If I understand Azzouni correctly, [A] "Numbered paragraphs" is a poem if and only if it is included in something like "A Collection of Poems" and it gives aesthetic pleasure.*
For [A] to be taken as true, requires the intervention of the critic, which helps grasp the poem and so increases -- or makes possible -- our aesthetic pleasure at Numbered Paragraphs. A poet can be her own critic, and simultaneously need more critics.
*Azzouni's Lust precedes the impact of the internet -- technology is represented by video --, so it would require some updating. For example (both on this note and on the nature of an outlaw), we learn about the poet (p. 95) that "Jody prepared a series of miniature cards which, inserted into books in stores, provided a sort of alternative to the sparsely attended readings and to restrictive conventional media -- thus creasing a new guerrilla-publishing method." A decade later Azzouni could have been encouraged to start a YouTube channel.** It's left unsaid in "about the poet" that he is identical to Jody Azzouni the philosopher, or that Jody is a he, or that behind Jody there is a legal identity. (To say that 'identity is trivial,' is to lack poetic sensibility?+)
Numbered paragraphs violate(s) expectations about what a poem can be. In so doing Jody (the poet, that is) reveals the personality of a poetic outlaw. Logic and Aesthetics have this in common: "merely stipulative constraints" can be "transformed into the normative language of law and proscription." (See: 3.233211) There is a more subtle point here: stipulated constraints are often grasped only after they have been violated by the outlaw.
That is, even stipulated constraints can start out (ahh) tacit?
--I must be losing the plot.
So, the function of the outlaw in poetry is to show us our expectations, and make the violations of these pleasing aesthetically. But this turns the outlaw-poet into a kind of literary critic. The difference is the critic is parasitic whereas the outlaw-poet is part of the tradition, retrospectively (leaving aside the exceptions [3.2211]).
Perhaps, "numbered paragraphs" is not a philosophical tract, but an imitation of it (see 3.233543).+
This raises the more challenging question: what would it mean to imitate philosophy? Can a literary critic ask that question?
Here's an answer: in imitative philosophy, let's stipulate, the form and matter is identical to (ahh) a real philosophy, but it (the imitative philosophy) is not original (because a copy).
That strikes me as off.
Here's another purported answer: in imitative philosophy, let's stipulate, the form and matter is identical to (ahh) a real philosophy, but it shows...no personality.

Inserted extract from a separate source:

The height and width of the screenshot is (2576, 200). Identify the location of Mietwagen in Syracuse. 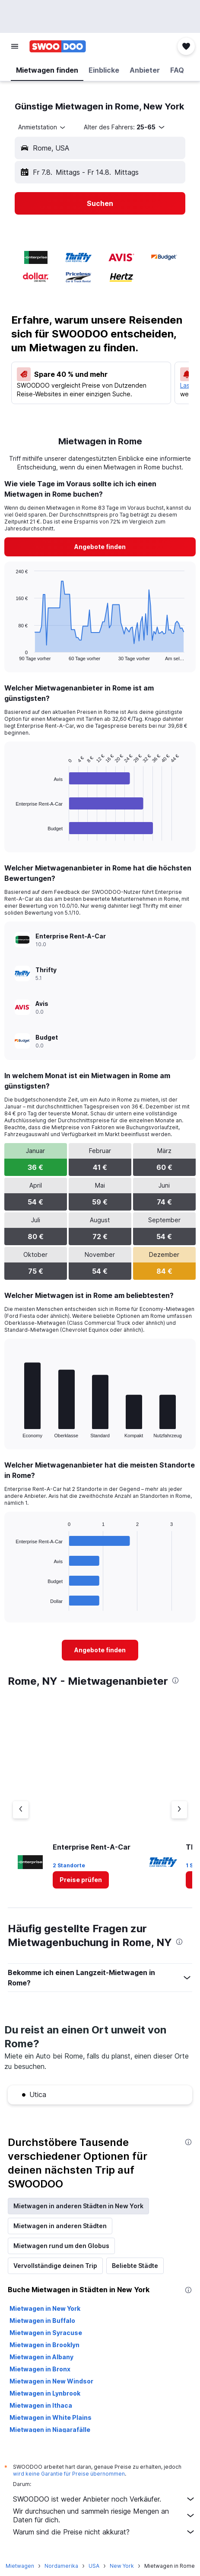
(46, 2332).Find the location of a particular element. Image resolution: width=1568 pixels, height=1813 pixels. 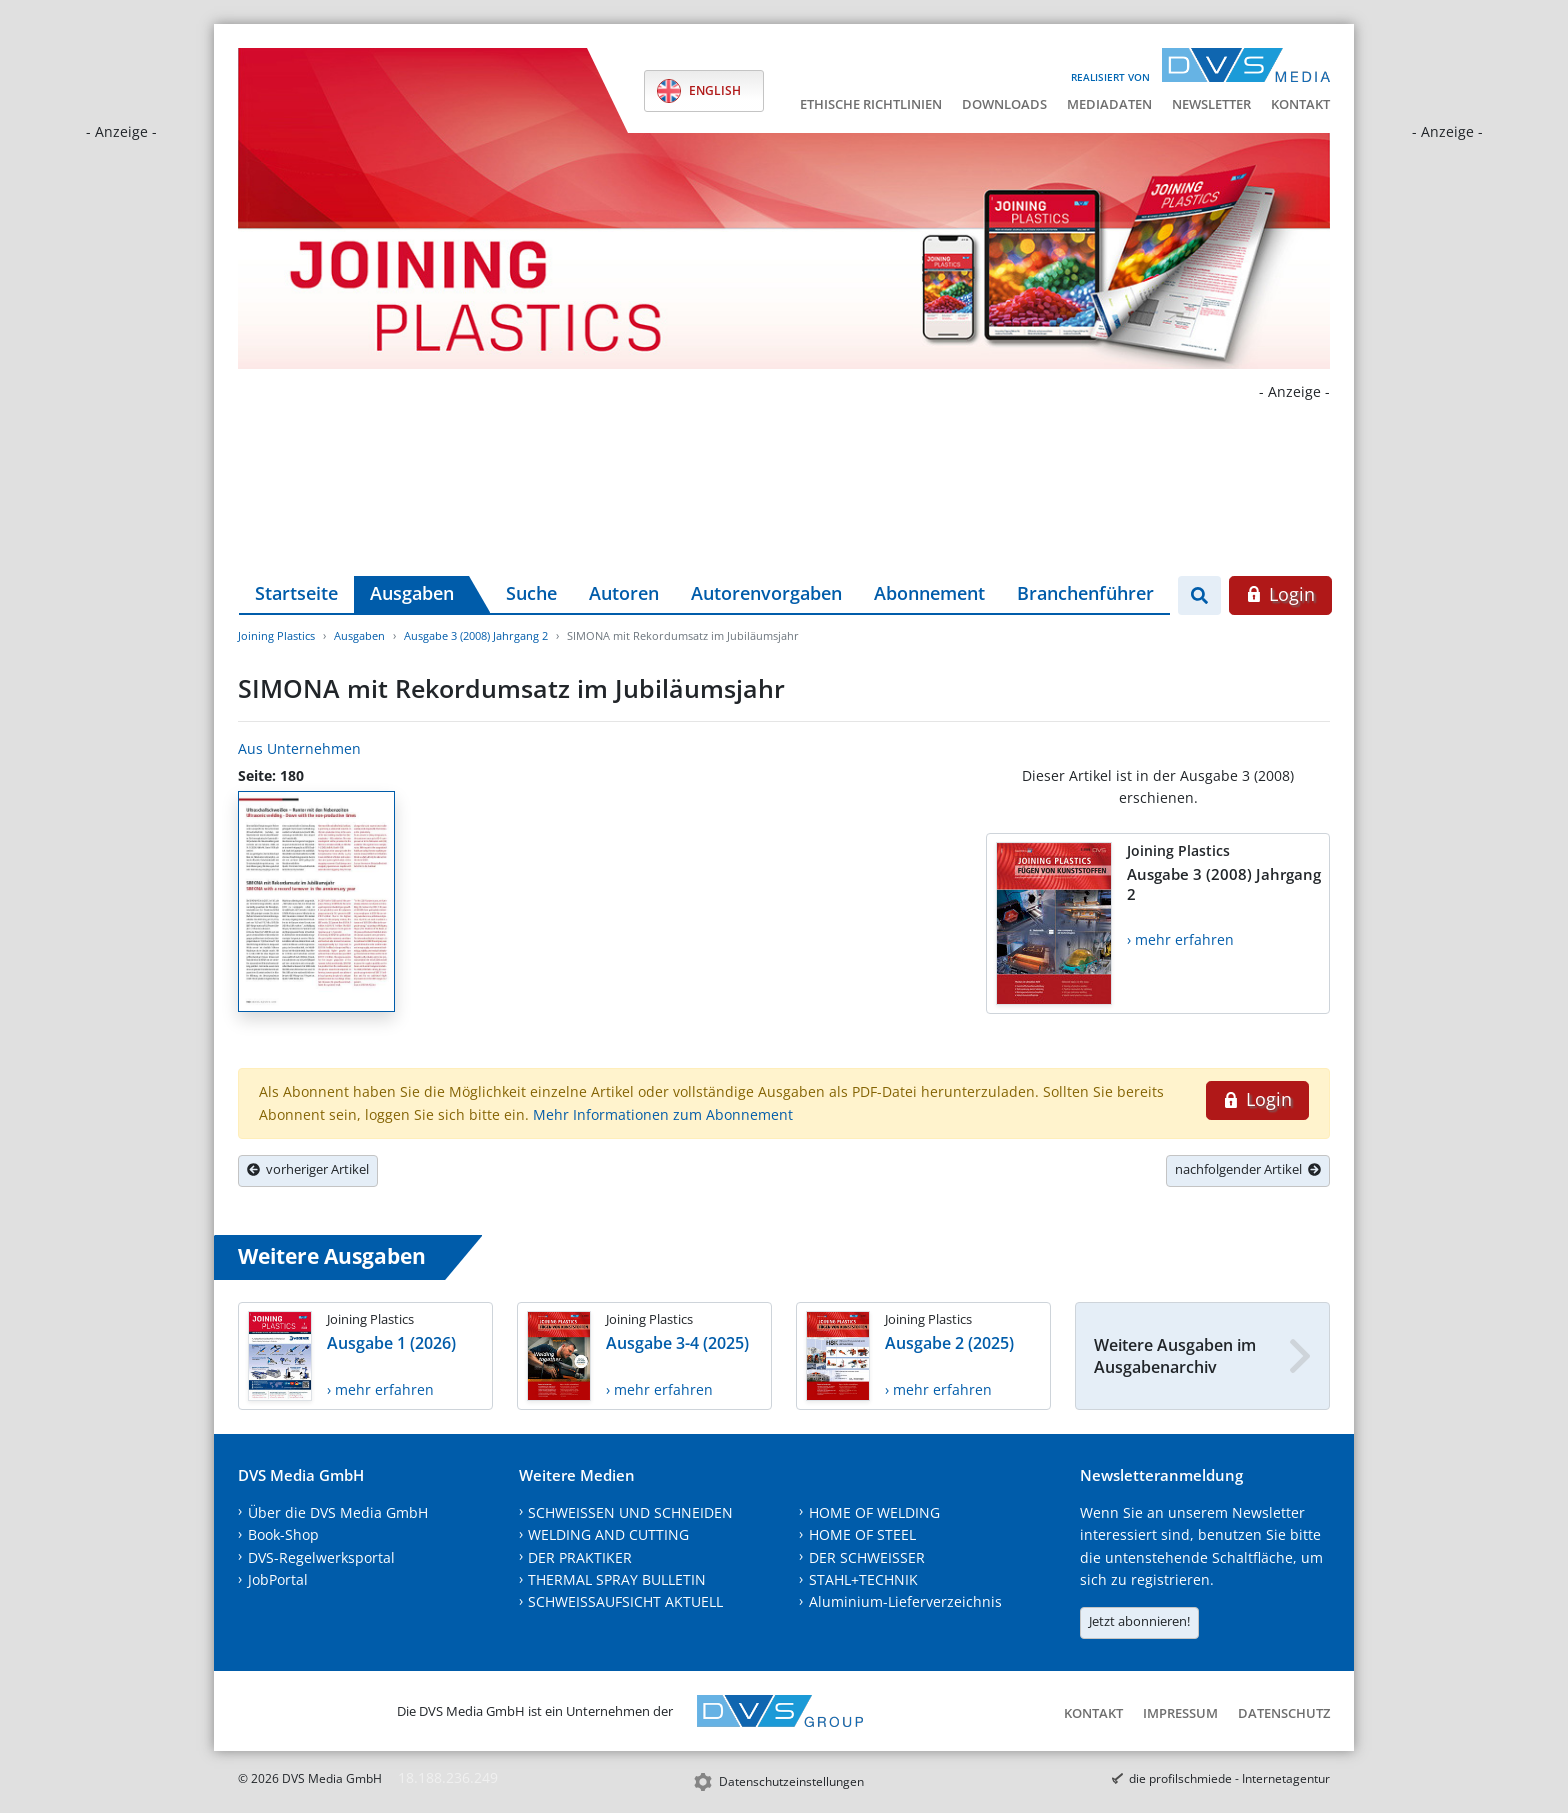

Kontakt is located at coordinates (1300, 104).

'No personality' follows the language of the poem; but I thought you would say 'bad faith.'++
So, we need a clunky distinction between imitative philosophy and philosophy that imitates. A poet could invent the proper vocabulary. (1.23311)
--I warned you (cf. 5.4), this is not some kind of postmodern joke.
Why not try this answer: in imitative philosophy, let's stipulate, the form and matter is identical to (ahh) a real philosophy, but it (the imitative) becomes a philosophical cul-the-sac; it gives no birth to a series, or tradition.
*Azzouni's Lust precedes the impact of the internet -- technology is represented by video --, so it would require some updating.
**But that would have been so (ahh) un-Jody!
+See Pierre Menard, and all that.
++There is a distinction between having no personality and having a type of personality that is shared and shows nothing much. But the distinction is in the eye of the beholder.